Singer Carly Rae Jepsen's single "Call Me Maybe" generated… (Sean Kilpatrick \ AP Photo )
Here are the Top 10 singles of 2012, as selected by Times pop music staff writer Mikael Wood
1. Carly Rae Jepsen, “Call Me Maybe.” What else? With nearly 400 million views on YouTube – and nine straight weeks atop Billboard's Hot 100 -- Jepsen’s inescapable summer smash dominated mainstream pop in 2012. But “Call Me Maybe” is more than its statistics. It’s also a pitch-perfect expression of young love’s irrational promise.
2. Sky Ferreira, “Everything Is Embarrassing.” A singer in search of a sound finds it at last in her mesmerizing post-disco confession.
3. Usher, “Climax.” In a year packed with heavy-breathing R&B jams, Usher’s slo-mo come-on produced the most heat.
4. Miguel, “Adorn.” This “Sexual Healing”-esque ditty by L.A.’s Miguel – a left-field nominee for the song-of-the-year Grammy – ranked right behind “Climax” as a temperature-raiser.
5. Frank Ocean, “Thinkin Bout You.” L.A.’s other avant-soul rookie played it a bit cooler, in both senses of the word.
6. Taylor Swift, “We Are Never Ever Getting Back Together.” The country superstar finally completed her long-deferred transition to pop this year, wisely turning to Swedish hitmaker Max Martin for this talky, appealingly bratty kiss-off.
7. Kathleen Edwards, “Change the Sheets.” An unexpectedly soulful gem from this Canadian alt-country singer, burnished to a soft-pop glow by producer Justin Vernon of Bon Iver.
8. Kanye West featuring Big Sean, Pusha T and 2 Chainz, “Mercy.” 2 Chainz nails the vibe of this woozy posse cut in his show-closing verse: “I’m drunk and high at the same time / Drinking Champagne on the airplane.”
9. Little Big Town, “Pontoon.” Equal parts sweet and sleazy, the co-ed country act’s waterborne hit offered all kinds of fun in the sun.
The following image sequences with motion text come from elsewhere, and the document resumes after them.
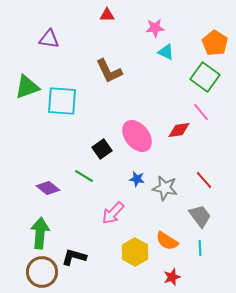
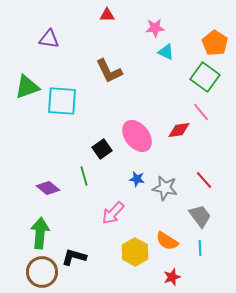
green line: rotated 42 degrees clockwise
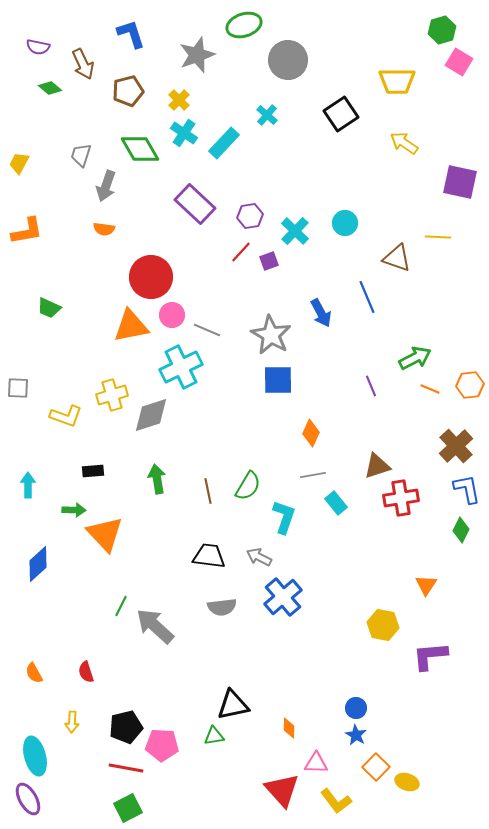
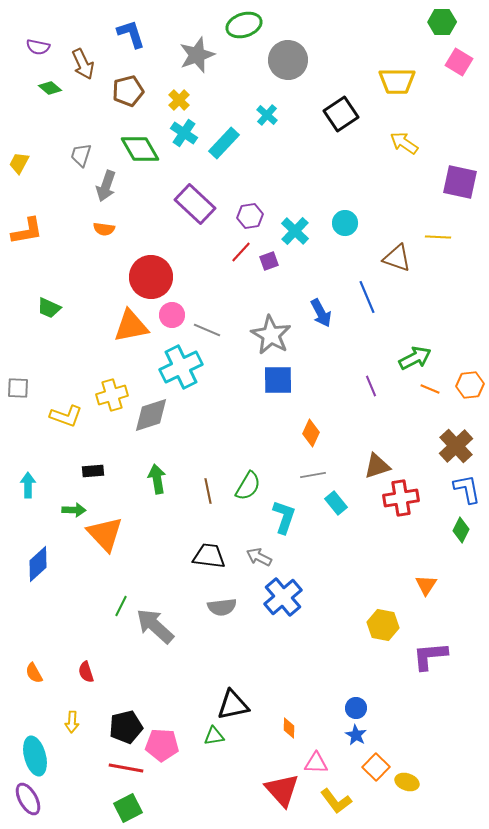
green hexagon at (442, 30): moved 8 px up; rotated 16 degrees clockwise
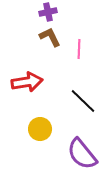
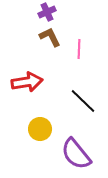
purple cross: moved 1 px left; rotated 12 degrees counterclockwise
purple semicircle: moved 6 px left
10. The Rolling Stones, “Doom and Gloom.” It’s harder to imagine someone less qualified than Mick Jagger to opine on the troubles of the 99 percent. Yet coupled with Keith Richards’ grimy guitar – and over a killer groove by Charlie Watts – the Rolling Stone sells his street-fighting dissatisfaction.